The worker was also given the option of remaining employed for four weeks while Customs searched for suitable jobs at other government agencies, such as Corrections. “None of my
clients were interested in that,” Fechney said. “There's a big difference between working in Corrections and working in Customs.”
Fechney said her clients were also irked that their certificates of service said they had resigned from their roles. “It makes it feel like it is their choice to leave, but it’s not their choice.” Customs people and capability deputy chief executive Jacinda Funnell said they would change the certificates of service if asked.
She confirmed nine Customs employees, including the four at the provincial port, had their contracts terminated because they were unvaccinated. Over 95 per cent of Customs staff have had their first dose and more than 85 per cent the second dose, she said.

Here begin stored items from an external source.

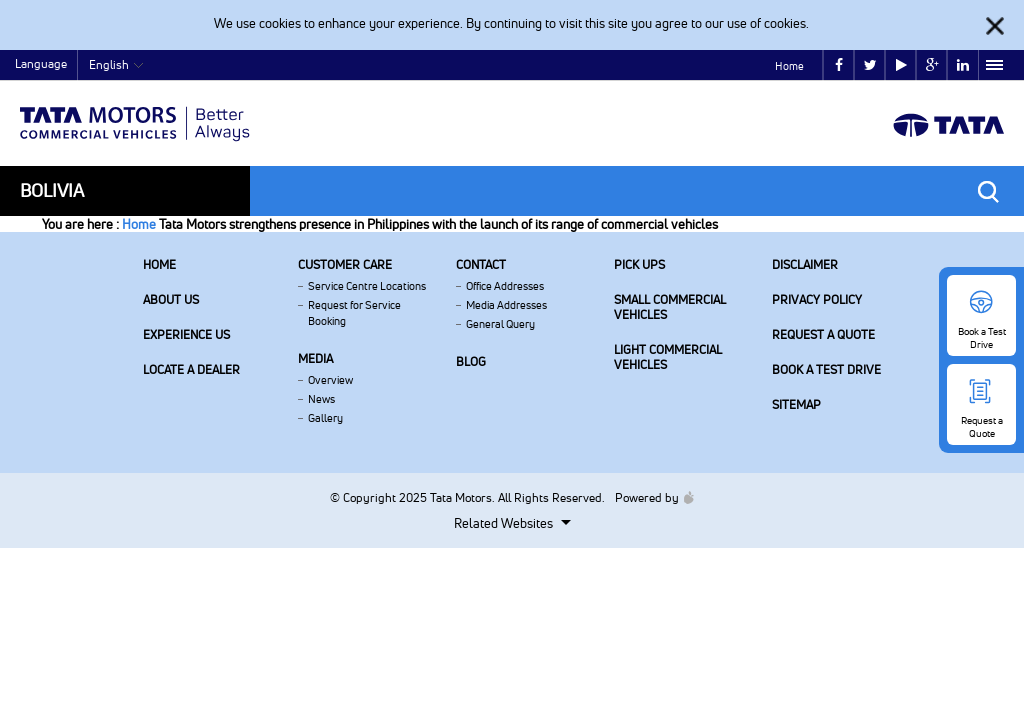 Image resolution: width=1024 pixels, height=720 pixels. Describe the element at coordinates (901, 65) in the screenshot. I see `play` at that location.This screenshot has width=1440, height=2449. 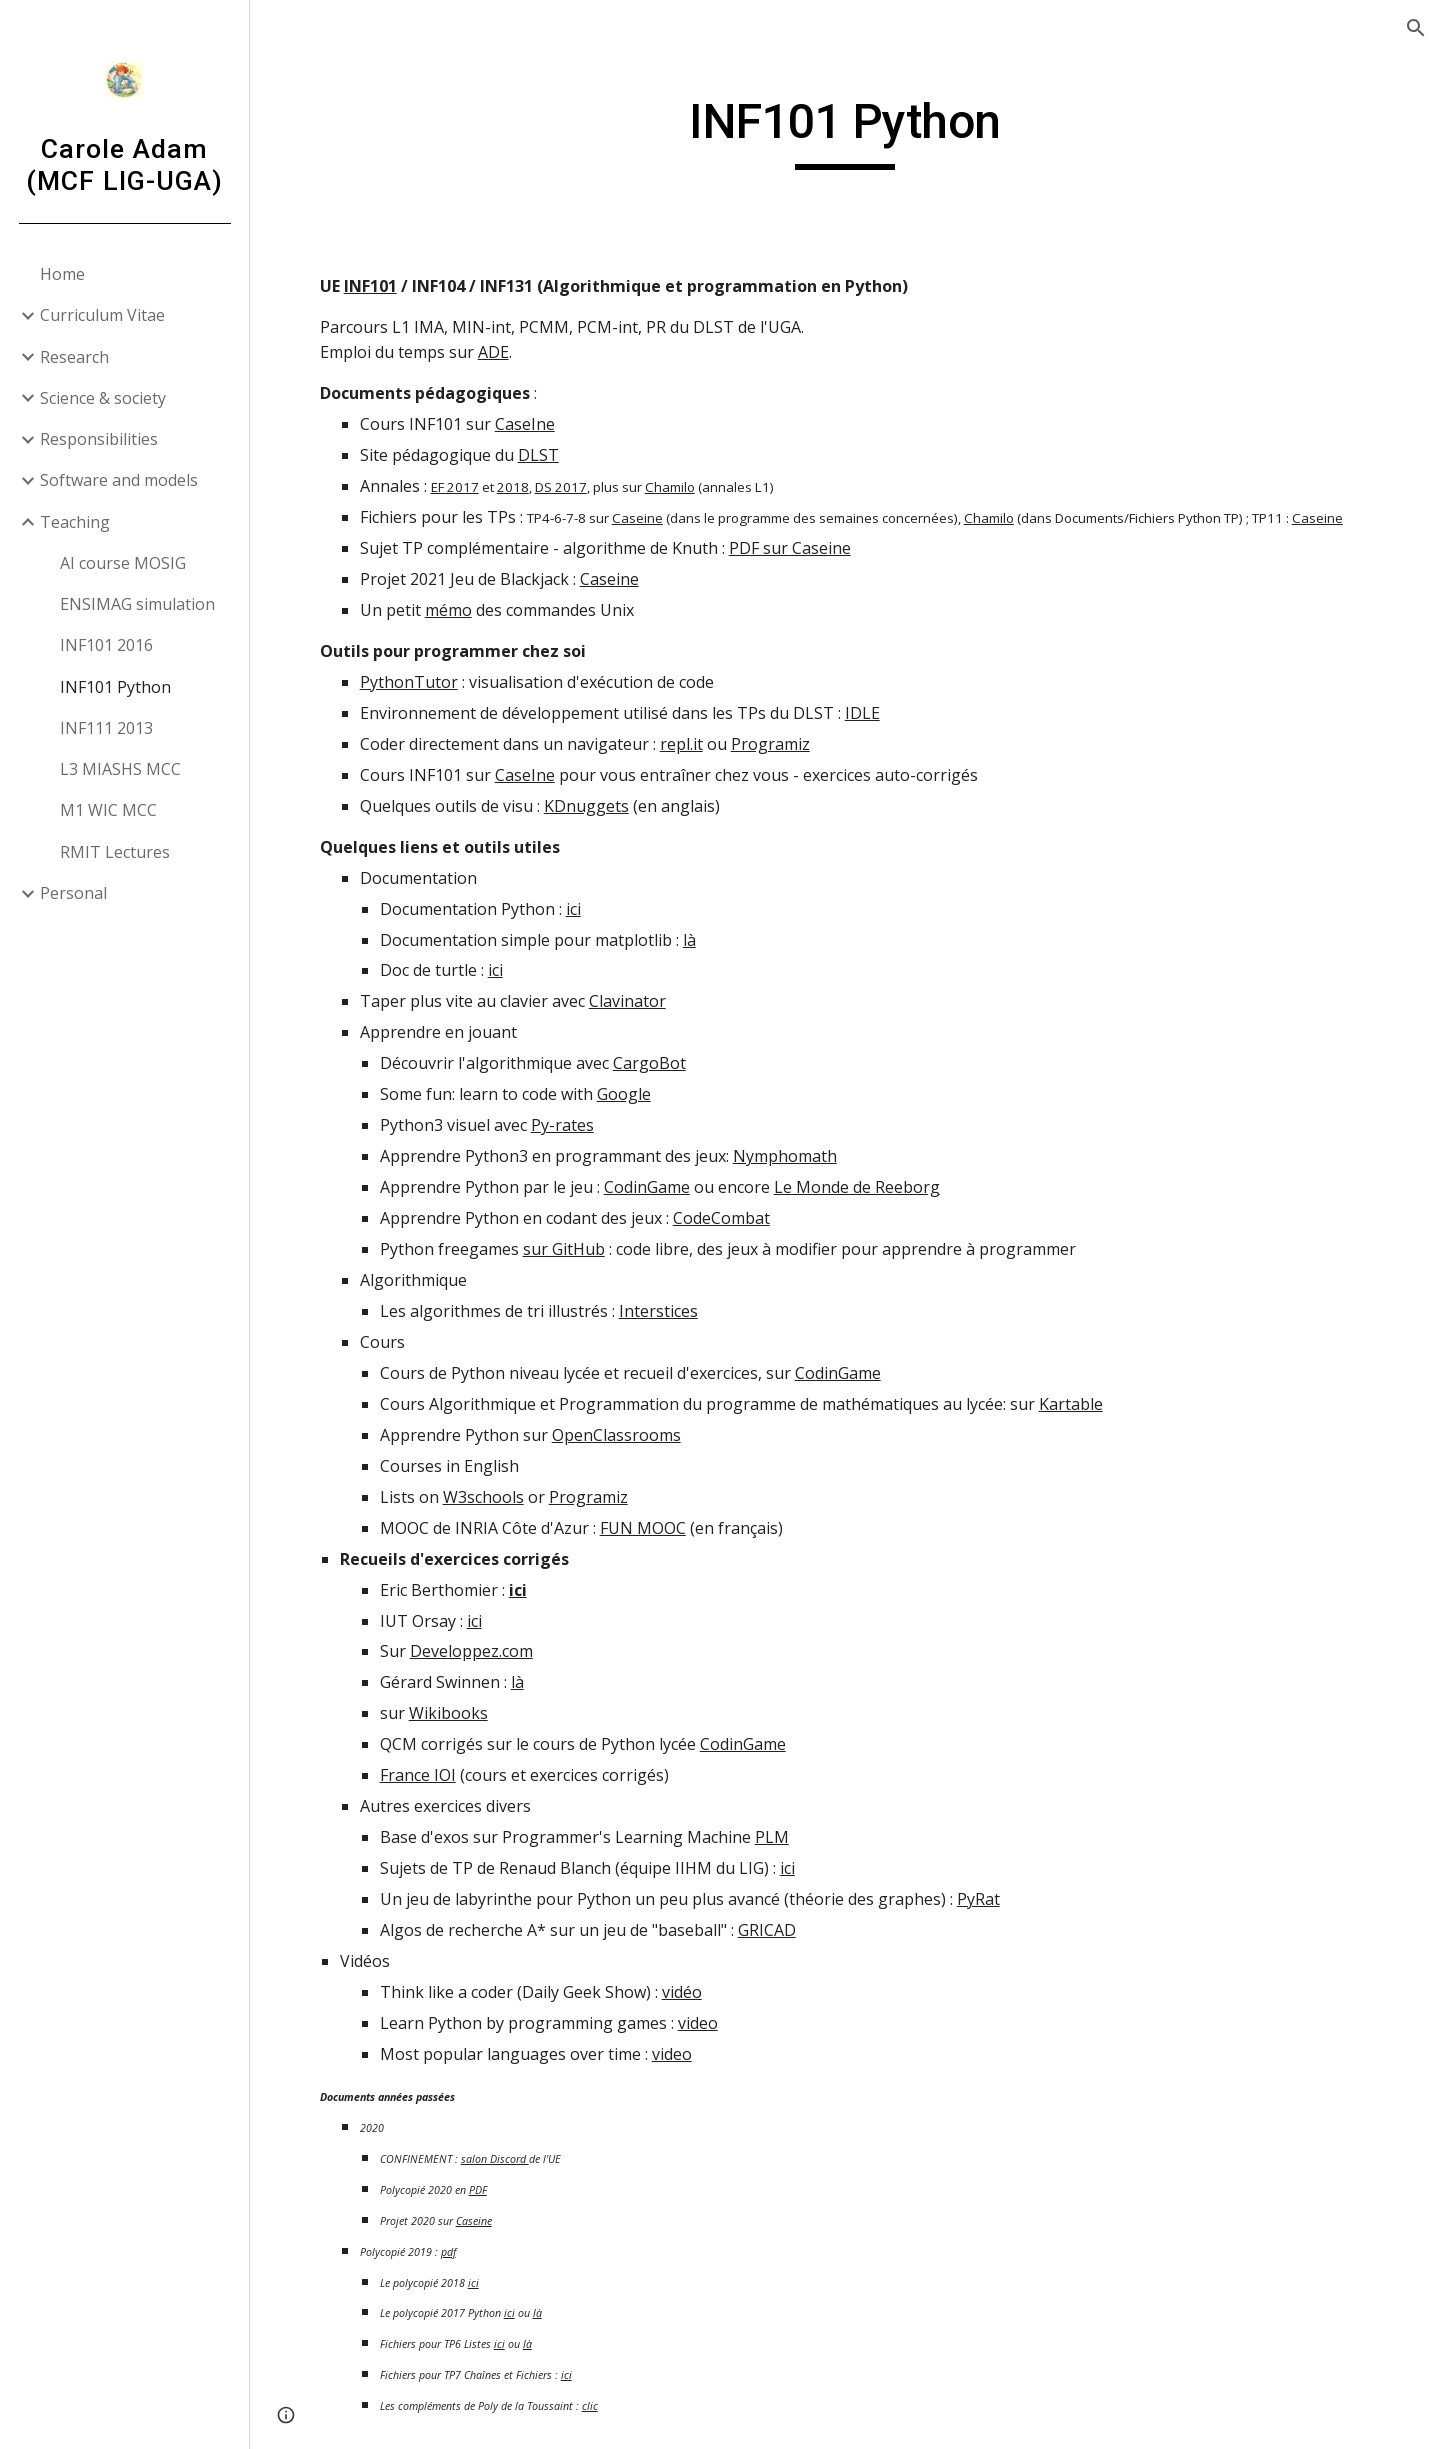 I want to click on 2018, so click(x=513, y=487).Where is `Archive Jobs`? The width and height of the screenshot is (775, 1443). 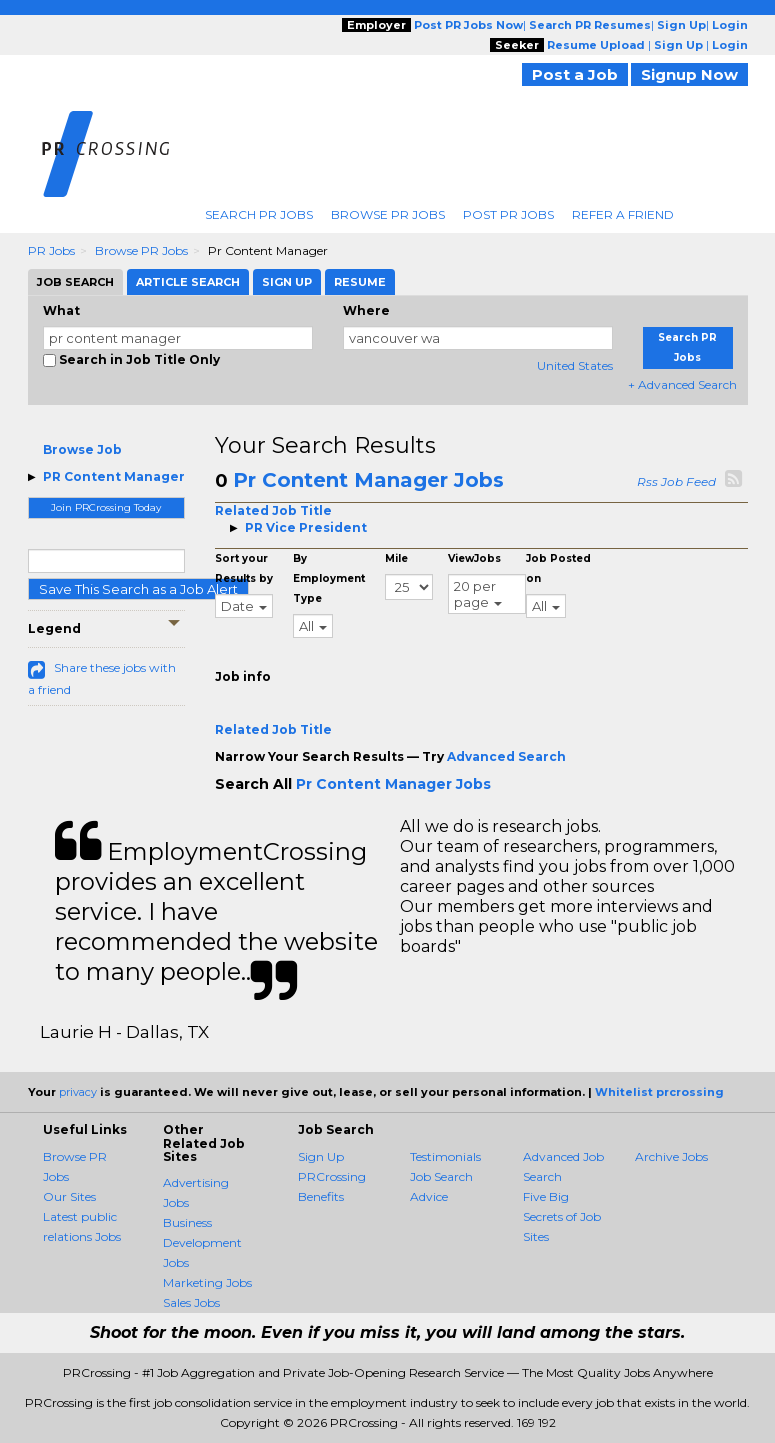 Archive Jobs is located at coordinates (671, 1156).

“We’ve been able to redeploy most of the people who haven’t been vaccinated," she said. “There was just a very small number who we simply weren't able to find redeployment options within Customs for. We did attempt to work with them to find them roles in other organisations.”
If they made the workers redundant they would be legally unable to replace them, she said. Funnell rejected comments by Fechney and the workers that communication and consultation was lacking. “I think that we have put a lot of effort into consulting with people. Senior managers have travelled to all of these ports to talk to staff, we have run many, many sessions online and in person with staff, they’ve had opportunities to talk to their managers.”